This Mathematician Has Solved A 150-Year-Old Chess Problem – Here Is How

Time to take out your chessboards again (Yes, we know the last time you took it out was after watching Queen’s Gambit)

Before we give away the answer, let us go back to the 150-year-old chess problem which is also one of the most challenging ones. “Could you arrange eight queens on a chessboard in such a way that none of them are attacking each other?” And hypothetically, if that’s possible, how many ways are there to carry this out?

This question is popularly known as the n-queens problem in the mathematical world. In 1848, a German chess magazine published the first 8-by-8 chessboard problem and it seemed like after almost 20 years, in 1869, the n-queens dilemma still remained unsolved. Since then to the present day, many mathematicians have made it their life’s goal to come up with the most suitable answer (Okay, that’s a bit of an exaggeration) and it looks like one professor was finally able to crack the code.

Micheal Simkin, a postdoctoral fellow at Harvard University’s Center of Mathematical Sciences and Applications, has finally solved the n-queen problem, proving for the first time that the result that was previously only being guessed using computer simulations is actually the right answer, according to Quanta Magazine.

Changing the conventional question from ”How many ways are there to position eight queens on an 8-by-8  chessboard?” to “How many ways are there to place n queens on an n-by-n board?”  the problem can be better analyzed and solved. Simkin proved that there are around (0.143n)^n configurations for big chessboards with a large number of queens. For example, on a million-by-million chessboard, there are approximately 1 million ways to arrange 1 million non-threatening queens.

Simkin was able to find this solution by keeping track of the number of spaces that were not under attack.

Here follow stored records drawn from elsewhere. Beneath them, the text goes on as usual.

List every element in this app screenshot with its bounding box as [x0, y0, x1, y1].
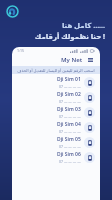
button[interactable]: Dji Sim 04	[12, 120, 100, 135]
button[interactable]: Dji Sim 03	[12, 105, 100, 120]
button[interactable]: Dji Sim 02	[12, 90, 100, 105]
staticText: 07 — — — —	[59, 159, 81, 164]
staticText: Dji Sim 03	[57, 106, 81, 113]
staticText: 1:15	[17, 48, 24, 53]
staticText: Dji Sim 06	[57, 151, 81, 158]
staticText: حنا نظمولك أرقامك !	[34, 32, 105, 42]
button[interactable]: Menu	[86, 56, 95, 65]
staticText: كامل هنا ......	[61, 21, 105, 31]
staticText: My Net	[61, 56, 83, 64]
staticText: 07 — — — —	[59, 84, 81, 89]
staticText: Dji Sim 04	[57, 121, 81, 128]
button[interactable]: App logo	[5, 4, 20, 19]
staticText: Dji Sim 02	[57, 91, 81, 98]
button[interactable]: Dji Sim 05	[12, 135, 100, 150]
button[interactable]: Dji Sim 01	[12, 75, 100, 90]
staticText: 07 — — — —	[59, 129, 81, 134]
button[interactable]: Dji Sim 06	[12, 150, 100, 165]
staticText: 07 — — — —	[59, 99, 81, 104]
staticText: Dji Sim 05	[57, 136, 81, 143]
staticText: Dji Sim 01	[57, 76, 81, 83]
staticText: 07 — — — —	[59, 144, 81, 149]
staticText: اسحب الرقم لليمين أو لليسار للتعديل أو ا…	[17, 68, 95, 73]
staticText: 07 — — — —	[59, 114, 81, 119]
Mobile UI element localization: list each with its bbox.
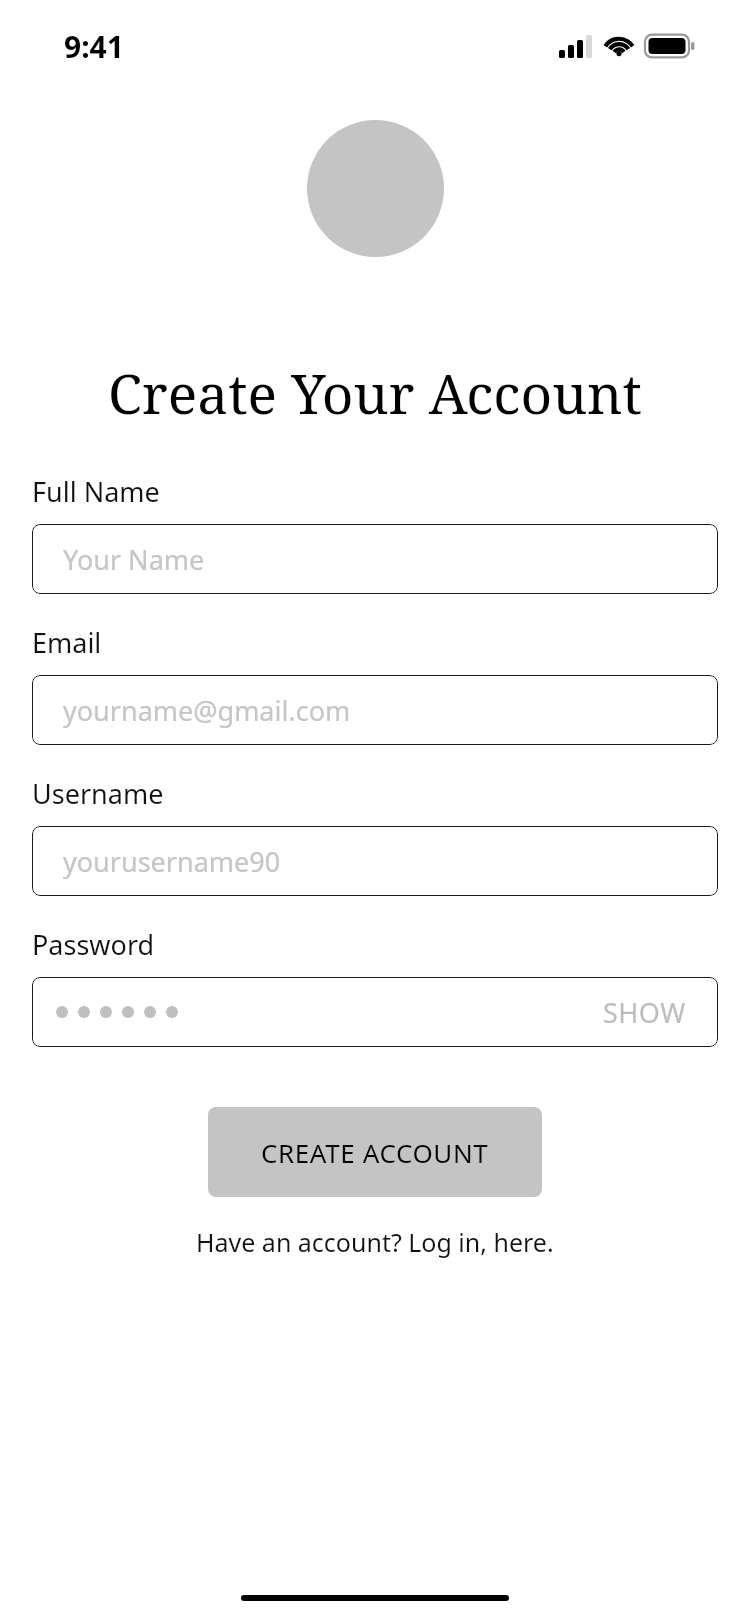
- staticText: SHOW: [603, 994, 686, 1031]
- staticText: Have an account? Log in, here.: [196, 1225, 554, 1259]
- staticText: CREATE ACCOUNT: [261, 1135, 489, 1170]
- button[interactable]: yourname@gmail.com: [32, 675, 718, 745]
- staticText: Your Name: [63, 541, 205, 578]
- staticText: Password: [32, 926, 155, 963]
- button[interactable]: Have an account? Log in, here.: [186, 1217, 564, 1267]
- button[interactable]: SHOW: [599, 988, 690, 1037]
- staticText: Username: [32, 775, 164, 812]
- staticText: Create Your Account: [0, 355, 750, 430]
- staticText: Email: [32, 624, 102, 661]
- button[interactable]: yourusername90: [32, 826, 718, 896]
- staticText: yourusername90: [63, 843, 281, 880]
- staticText: Full Name: [32, 473, 160, 510]
- button[interactable]: SHOW: [32, 977, 718, 1047]
- staticText: 9:41: [64, 26, 124, 67]
- button[interactable]: CREATE ACCOUNT: [208, 1107, 542, 1197]
- staticText: yourname@gmail.com: [63, 692, 351, 729]
- button[interactable]: Your Name: [32, 524, 718, 594]
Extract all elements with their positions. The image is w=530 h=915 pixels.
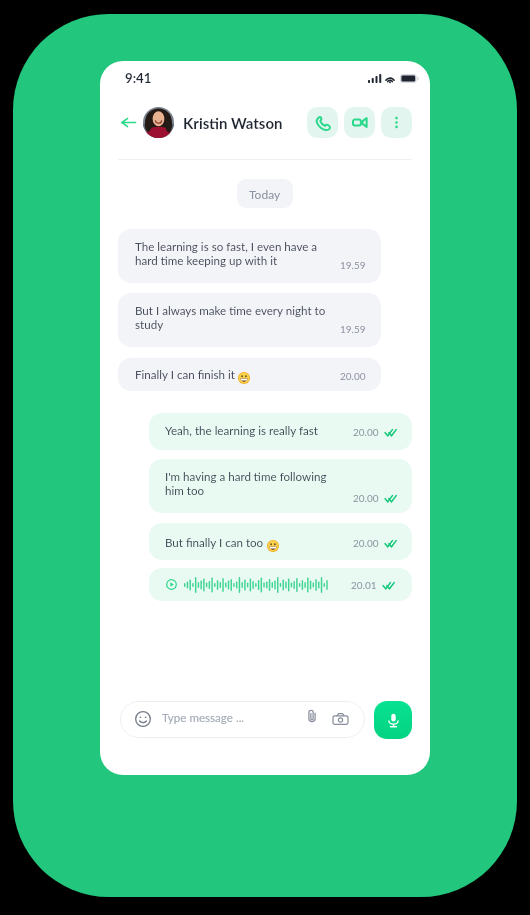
staticText: hard time keeping up with it — [135, 254, 278, 268]
staticText: 19.59 — [340, 323, 366, 335]
staticText: 20.00 — [353, 492, 379, 504]
button[interactable]: Record voice message — [374, 701, 412, 739]
button[interactable]: Attach file — [305, 709, 319, 723]
button[interactable]: Type message ... — [120, 701, 365, 738]
button[interactable]: Call — [307, 107, 338, 138]
staticText: 20.00 — [353, 426, 379, 438]
staticText: Kristin Watson — [183, 114, 283, 132]
staticText: 19.59 — [340, 259, 366, 271]
button[interactable]: Camera — [330, 709, 350, 729]
staticText: But finally I can too — [165, 536, 267, 550]
staticText: 20.00 — [353, 537, 379, 549]
staticText: I'm having a hard time following — [165, 470, 327, 484]
staticText: 9:41 — [125, 70, 152, 86]
staticText: Yeah, the learning is really fast — [165, 424, 318, 438]
staticText: 20.01 — [351, 579, 377, 591]
staticText: Finally I can finish it — [135, 368, 238, 382]
staticText: Type message ... — [162, 711, 245, 725]
button[interactable]: Play voice message — [149, 568, 412, 601]
staticText: The learning is so fast, I even have a — [135, 240, 318, 254]
button[interactable]: Video call — [344, 107, 375, 138]
staticText: Today — [249, 187, 281, 201]
button[interactable]: I'm having a hard time following — [149, 459, 412, 513]
button[interactable]: The learning is so fast, I even have a — [118, 229, 381, 283]
staticText: But I always make time every night to — [135, 304, 326, 318]
button[interactable]: More options — [381, 107, 412, 138]
button[interactable]: Yeah, the learning is really fast — [149, 413, 412, 450]
staticText: him too — [165, 484, 205, 498]
button[interactable]: Back — [118, 112, 139, 133]
button[interactable]: But finally I can too — [149, 523, 412, 560]
button[interactable]: Today — [237, 179, 293, 208]
button[interactable]: But I always make time every night to — [118, 293, 381, 347]
staticText: study — [135, 318, 164, 332]
staticText: 20.00 — [340, 370, 366, 382]
button[interactable]: Finally I can finish it — [118, 358, 381, 391]
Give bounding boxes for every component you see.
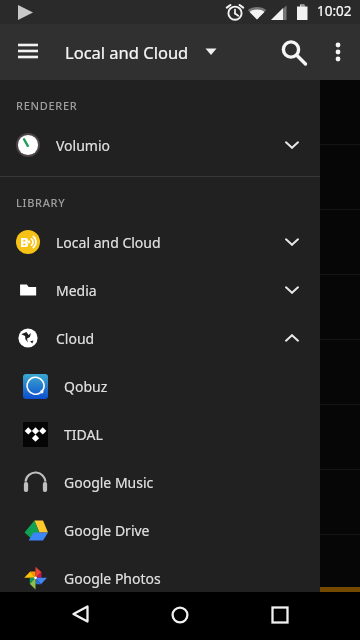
staticText: LIBRARY [16, 195, 66, 210]
staticText: Cloud [56, 329, 95, 348]
button[interactable]: Qobuz [0, 362, 320, 410]
button[interactable]: Recent apps [240, 592, 360, 640]
button[interactable]: Google Photos [0, 554, 320, 602]
button[interactable]: Volumio [0, 121, 320, 169]
staticText: TIDAL [64, 425, 103, 444]
button[interactable]: Open navigation drawer [8, 32, 48, 72]
staticText: Local and Cloud [56, 233, 161, 252]
staticText: Local and Cloud [65, 41, 189, 63]
button[interactable]: Home [120, 592, 240, 640]
button[interactable]: Media [0, 266, 320, 314]
button[interactable]: Back [0, 592, 120, 640]
button[interactable]: Google Music [0, 458, 320, 506]
staticText: B [20, 233, 29, 251]
staticText: Google Music [64, 473, 154, 492]
staticText: 10:02 [317, 2, 352, 20]
button[interactable]: Change source [197, 38, 225, 66]
button[interactable]: Google Drive [0, 506, 320, 554]
staticText: Media [56, 281, 97, 300]
button[interactable]: More options [318, 32, 358, 72]
staticText: RENDERER [16, 98, 78, 113]
staticText: Google Photos [64, 569, 161, 588]
staticText: Qobuz [64, 377, 108, 396]
button[interactable]: Cloud [0, 314, 320, 362]
staticText: Volumio [56, 136, 111, 155]
button[interactable]: Search [271, 32, 311, 72]
button[interactable]: B [0, 218, 320, 266]
button[interactable]: TIDAL [0, 410, 320, 458]
staticText: Google Drive [64, 521, 150, 540]
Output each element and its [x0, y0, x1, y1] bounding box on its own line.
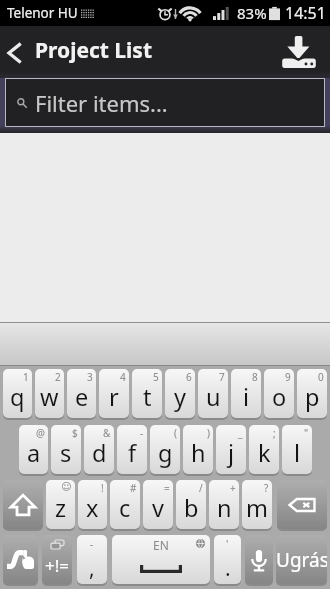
staticText: . — [225, 554, 231, 583]
button[interactable]: # — [110, 480, 140, 529]
button[interactable]: Filter items... — [6, 79, 324, 126]
staticText: , — [89, 554, 95, 583]
staticText: +!= — [45, 554, 70, 577]
staticText: - — [140, 426, 144, 440]
button[interactable]: " — [282, 425, 312, 474]
button[interactable]: & — [84, 425, 114, 474]
button[interactable]: + — [209, 480, 239, 529]
staticText: 4 — [120, 370, 126, 384]
button[interactable]: ☺ — [46, 480, 75, 529]
staticText: EN — [153, 537, 169, 553]
staticText: w — [40, 381, 59, 413]
button[interactable]: 0 — [297, 369, 327, 418]
staticText: s — [60, 437, 72, 469]
staticText: + — [230, 481, 236, 495]
staticText: 14:51 — [285, 2, 326, 24]
button[interactable]: 2 — [35, 369, 64, 418]
staticText: 83% — [237, 3, 267, 23]
staticText: " — [304, 426, 309, 440]
button[interactable]: _ — [216, 425, 246, 474]
button[interactable]: Space — [112, 535, 210, 584]
staticText: 0 — [318, 370, 324, 384]
button[interactable]: ( — [150, 425, 180, 474]
staticText: q — [10, 381, 25, 413]
staticText: _ — [238, 426, 243, 440]
staticText: - — [90, 537, 94, 551]
button[interactable]: Backspace — [277, 480, 327, 529]
staticText: Project List — [35, 36, 153, 65]
button[interactable]: Download — [268, 30, 330, 76]
button[interactable]: 8 — [231, 369, 261, 418]
staticText: y — [174, 381, 186, 413]
staticText: o — [272, 381, 287, 413]
button[interactable]: = — [143, 480, 173, 529]
staticText: / — [199, 481, 203, 495]
button[interactable]: ) — [183, 425, 213, 474]
button[interactable]: Handwriting — [3, 535, 38, 584]
button[interactable]: Back — [0, 30, 28, 76]
staticText: x — [86, 492, 99, 524]
staticText: 8 — [252, 370, 258, 384]
staticText: ( — [174, 426, 177, 440]
staticText: @ — [36, 426, 45, 440]
staticText: v — [152, 492, 164, 524]
button[interactable]: 6 — [165, 369, 195, 418]
staticText: t — [143, 381, 152, 413]
staticText: Filter items... — [35, 88, 168, 118]
button[interactable]: / — [176, 480, 206, 529]
staticText: $ — [72, 426, 78, 440]
staticText: ) — [207, 426, 210, 440]
button[interactable]: 7 — [198, 369, 228, 418]
button[interactable]: ? — [242, 480, 272, 529]
button[interactable]: ! — [78, 480, 107, 529]
button[interactable]: 3 — [67, 369, 96, 418]
button[interactable]: Go — [276, 535, 327, 584]
staticText: m — [246, 492, 268, 524]
staticText: 5 — [153, 370, 159, 384]
staticText: h — [191, 437, 206, 469]
staticText: 6 — [186, 370, 192, 384]
staticText: e — [75, 381, 89, 413]
staticText: & — [103, 426, 111, 440]
button[interactable]: $ — [51, 425, 81, 474]
staticText: Ugrás — [276, 547, 327, 573]
staticText: n — [217, 492, 232, 524]
button[interactable]: @ — [19, 425, 48, 474]
staticText: b — [184, 492, 199, 524]
button[interactable]: Shift — [3, 480, 43, 529]
staticText: p — [305, 381, 320, 413]
staticText: z — [55, 492, 67, 524]
staticText: ; — [273, 426, 276, 440]
staticText: i — [243, 381, 250, 413]
button[interactable]: 1 — [3, 369, 32, 418]
button[interactable]: ; — [249, 425, 279, 474]
staticText: c — [119, 492, 131, 524]
staticText: 2 — [55, 370, 61, 384]
staticText: ? — [264, 481, 269, 495]
staticText: f — [128, 437, 137, 469]
staticText: 7 — [219, 370, 225, 384]
staticText: = — [164, 481, 170, 495]
staticText: 1 — [23, 370, 29, 384]
staticText: ☺ — [61, 481, 72, 493]
button[interactable]: - — [117, 425, 147, 474]
staticText: Telenor HU — [7, 4, 78, 22]
staticText: g — [158, 437, 173, 469]
button[interactable]: - — [77, 535, 107, 584]
staticText: 3 — [87, 370, 93, 384]
staticText: r — [109, 381, 119, 413]
staticText: ! — [101, 481, 104, 495]
staticText: a — [27, 437, 41, 469]
staticText: j — [228, 437, 235, 469]
button[interactable]: Symbols — [42, 535, 72, 584]
button[interactable]: Voice input — [245, 535, 273, 584]
button[interactable]: 5 — [132, 369, 162, 418]
button[interactable]: 4 — [99, 369, 129, 418]
staticText: ' — [226, 537, 229, 551]
button[interactable]: ' — [214, 535, 241, 584]
staticText: l — [294, 437, 301, 469]
button[interactable]: 9 — [264, 369, 294, 418]
staticText: d — [92, 437, 107, 469]
staticText: 9 — [285, 370, 291, 384]
staticText: k — [258, 437, 271, 469]
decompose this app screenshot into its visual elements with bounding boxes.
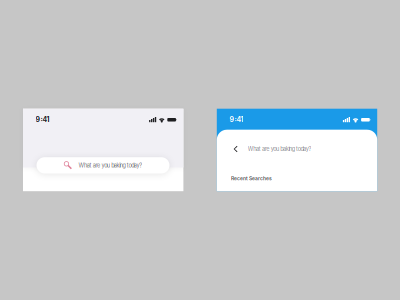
staticText: 9:41 [36,115,50,124]
staticText: Recent Searches [231,175,272,182]
button[interactable]: What are you baking today? [217,142,377,156]
staticText: What are you baking today? [78,162,142,169]
button[interactable]: Recent Searches [217,173,377,184]
staticText: 9:41 [229,115,243,124]
staticText: What are you baking today? [248,146,311,152]
button[interactable]: What are you baking today? [36,157,170,174]
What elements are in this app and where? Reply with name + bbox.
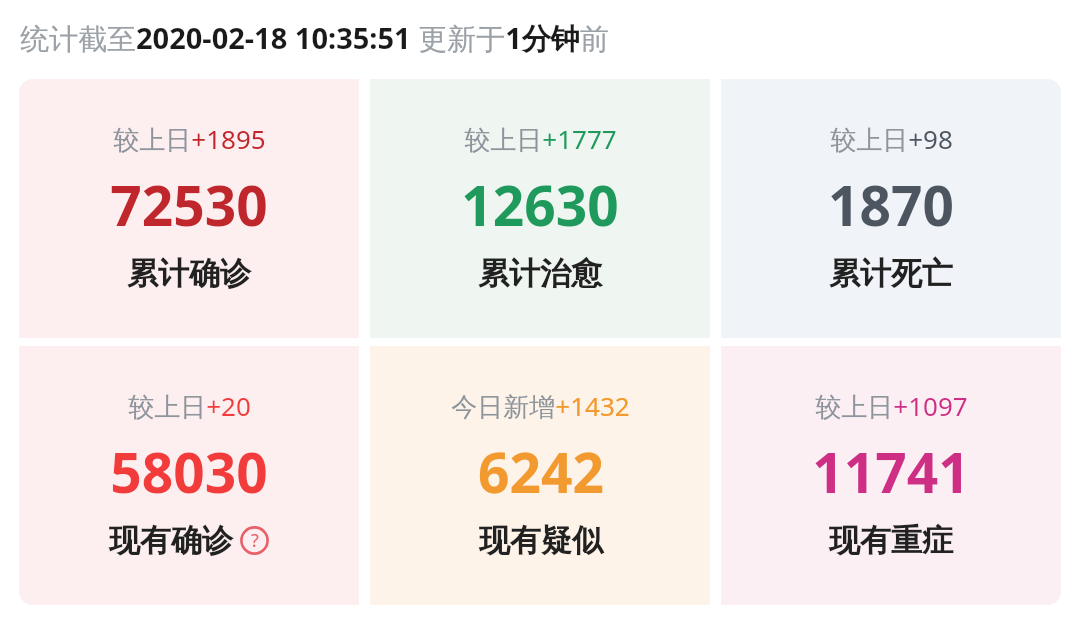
staticText: 统计截至2020-02-18 10:35:51 更新于1分钟前 [20, 18, 609, 58]
staticText: 今日新增+1432 [451, 388, 630, 424]
button[interactable]: 较上日+1097 [721, 346, 1061, 605]
staticText: 较上日+98 [830, 121, 953, 157]
staticText: 累计死亡 [829, 254, 953, 293]
staticText: 6242 [478, 434, 604, 509]
staticText: 累计确诊 [127, 254, 251, 293]
staticText: ? [251, 528, 259, 553]
staticText: 现有确诊 [109, 521, 233, 560]
staticText: 较上日+1895 [113, 121, 266, 157]
button[interactable]: 今日新增+1432 [370, 346, 710, 605]
button[interactable]: 较上日+1777 [370, 79, 710, 338]
staticText: 较上日+20 [128, 388, 251, 424]
staticText: 较上日+1777 [464, 121, 617, 157]
button[interactable]: 较上日+20 [19, 346, 359, 605]
button[interactable]: What is existing confirmed [240, 526, 269, 555]
staticText: 较上日+1097 [815, 388, 968, 424]
button[interactable]: 较上日+98 [721, 79, 1061, 338]
staticText: 12630 [461, 167, 619, 242]
staticText: 现有重症 [829, 521, 953, 560]
staticText: 72530 [110, 167, 268, 242]
staticText: 累计治愈 [478, 254, 602, 293]
staticText: 11741 [812, 434, 970, 509]
staticText: 1870 [828, 167, 954, 242]
button[interactable]: 较上日+1895 [19, 79, 359, 338]
staticText: 58030 [110, 434, 268, 509]
staticText: 现有疑似 [479, 521, 603, 560]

After the position of each additional new queen’s position was revealed, he calculated a maximum number of configurations and thereby concluded that he had nearly discovered the exact number of n-queens configurations and finally provided much-needed clarity to the 150-year-old challenge. 

This will probably not stop other mathematicians to find other solutions to the problem but at least we can sleep soundly now knowing there’s one less problem in the world…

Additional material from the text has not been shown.